According to Grady Hendrix's 2017 book Paperbacks from Hell: The Twisted History of ‘70s and ‘80s Horror Fiction, the runaway success of Thomas Harris's 1988 novel The Silence of the Lambs turned paperback publishers away from printing horror titles and towards printing serial killer novels. The horror paperback boom of the 1980s dwindled, with Dell's 'Abyss' line of weird horror / psychological horror novels bravely waving the banner before closing up shop in 1995.
So perhaps that's why the UK's most prominent splatterpunk horror writer, Shaun Hutson, decided to venture into the serial killer genre with his 1993 novel 'Deadhead' (326 pp.).
'Deadhead' is set in London in the early 1990s. Hutson takes pains to depict this summertime London as a singularly unpleasant place, filled with bags of rotting garbage, choking under clouds of automotive exhaust, confounded by massive traffic jams, and peopled by surly, sweat-soaked urbanites.
Rounding out this catalog of unpleasantries are various deviants, perverts, and psychopaths who prey on the teenage runaways and drug addicts scrabbling for survival on the mean streets of the city. One group of these predators have a particularly nasty business plan: coercing runaways from the Ossulston Street hostel into performing in pornographic films.
But the true horror afflicting London in this hot and humid summer is the serial killer who specializes in murdering young people. Five mutilated corpses have been recovered, and the police have had little success in identifying, and stopping, the killer.
The protagonist of 'Deadhand' is a former policeman-turned-private-eye named Nick Ryan. Perhaps because he is a brutish and intimidating personage, Ryan's business is thriving, and as the novel opens he has more clients than he can handle. The only downside to his success as a businessman is the way it deprives him from spending time with his daughter Kelly, who lives with her mother - Ryan's ex-wife Kim - and Kim's husband, a wealthy businessman named Joseph Finlay.

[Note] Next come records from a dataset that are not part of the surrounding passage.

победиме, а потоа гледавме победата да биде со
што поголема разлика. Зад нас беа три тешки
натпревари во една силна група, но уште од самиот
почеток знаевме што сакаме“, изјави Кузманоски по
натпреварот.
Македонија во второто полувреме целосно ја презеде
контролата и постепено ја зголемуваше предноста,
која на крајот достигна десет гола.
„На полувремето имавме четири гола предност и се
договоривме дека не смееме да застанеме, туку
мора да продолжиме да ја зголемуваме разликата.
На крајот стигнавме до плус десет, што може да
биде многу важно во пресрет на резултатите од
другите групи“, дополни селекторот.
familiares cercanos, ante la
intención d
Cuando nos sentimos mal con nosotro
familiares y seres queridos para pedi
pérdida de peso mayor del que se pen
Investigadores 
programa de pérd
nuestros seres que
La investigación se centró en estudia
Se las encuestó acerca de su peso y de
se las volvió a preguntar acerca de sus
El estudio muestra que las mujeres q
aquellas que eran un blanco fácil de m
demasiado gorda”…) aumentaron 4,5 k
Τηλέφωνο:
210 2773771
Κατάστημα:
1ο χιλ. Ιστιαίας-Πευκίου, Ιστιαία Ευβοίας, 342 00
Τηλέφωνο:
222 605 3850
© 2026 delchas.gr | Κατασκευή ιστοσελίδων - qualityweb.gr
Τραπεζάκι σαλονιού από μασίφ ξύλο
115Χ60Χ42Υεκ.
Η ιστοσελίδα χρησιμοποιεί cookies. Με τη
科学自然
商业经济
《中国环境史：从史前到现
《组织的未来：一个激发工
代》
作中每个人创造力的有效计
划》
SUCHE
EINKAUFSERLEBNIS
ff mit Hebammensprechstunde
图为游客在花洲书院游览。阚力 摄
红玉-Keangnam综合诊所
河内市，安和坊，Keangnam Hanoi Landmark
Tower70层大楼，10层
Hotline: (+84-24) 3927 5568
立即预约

As the events in 'Deadhand' unfold, the worlds of the serial killer, Nick Ryan, his daughter, and the pornographers gradually will coalesce.......in a most sinister way. For the pornographers are very well-connected with major figures in the London underworld: people who like to make lots of money off so-called 'snuff' films. People who have no qualms about eliminating anyone who crosses their path..........
'Deadhead' certainly comes across as a splatterpunk's approach to the serial killer genre: in the opening pages, Hutson gives us a charming vignette involving putrefaction, and vomit. But I finished the novel thinking that plot-wise it adheres more to the police procedural genre than the serial killer genre. In this regard Hutson crafts a capable read, although the regular insertion of melodramatic passages dealing with Nick Ryan's emotional travails with his daughter, ex-wife, and her new husband, tend to become distracting.
Hutson takes a deliberate, some might say protracted, approach to setting up his plot, but the closing pages of the book supply plenty of violent action, with descriptions of bullet-induced carnage sure to satisfy 'splat' fans.
Summing up, Hutson's followers will find 'Deadhead' worth their attention. I also imagine that readers who are partial to hardboiled police procedurals also will find the novel rewarding.